Copy, from the entries below, each line where the word "Thom" can be found.

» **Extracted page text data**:
────
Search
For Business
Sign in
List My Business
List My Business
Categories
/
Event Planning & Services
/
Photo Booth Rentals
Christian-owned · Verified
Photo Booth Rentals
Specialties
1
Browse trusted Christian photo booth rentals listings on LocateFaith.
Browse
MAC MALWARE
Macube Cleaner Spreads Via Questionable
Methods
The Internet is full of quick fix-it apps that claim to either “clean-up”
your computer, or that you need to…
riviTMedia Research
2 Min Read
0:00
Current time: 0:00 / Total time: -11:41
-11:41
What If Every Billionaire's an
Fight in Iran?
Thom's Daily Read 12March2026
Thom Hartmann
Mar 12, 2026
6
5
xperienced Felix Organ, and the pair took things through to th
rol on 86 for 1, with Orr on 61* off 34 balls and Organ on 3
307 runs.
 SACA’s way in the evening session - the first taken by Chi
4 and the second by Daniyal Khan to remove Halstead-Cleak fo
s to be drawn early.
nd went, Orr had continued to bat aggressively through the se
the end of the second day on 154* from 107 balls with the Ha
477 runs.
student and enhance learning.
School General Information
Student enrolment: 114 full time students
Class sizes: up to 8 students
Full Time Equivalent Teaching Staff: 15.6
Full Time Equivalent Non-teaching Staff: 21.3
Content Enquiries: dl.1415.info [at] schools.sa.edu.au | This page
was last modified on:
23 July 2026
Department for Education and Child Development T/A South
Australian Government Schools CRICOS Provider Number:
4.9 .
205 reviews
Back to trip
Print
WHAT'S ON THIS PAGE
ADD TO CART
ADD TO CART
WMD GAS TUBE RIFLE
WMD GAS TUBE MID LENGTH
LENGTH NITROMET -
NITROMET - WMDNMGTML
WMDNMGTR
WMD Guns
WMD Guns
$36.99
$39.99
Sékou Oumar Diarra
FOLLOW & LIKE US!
────
» **Answer to this exercise**:
Thom's Daily Read 12March2026
Thom Hartmann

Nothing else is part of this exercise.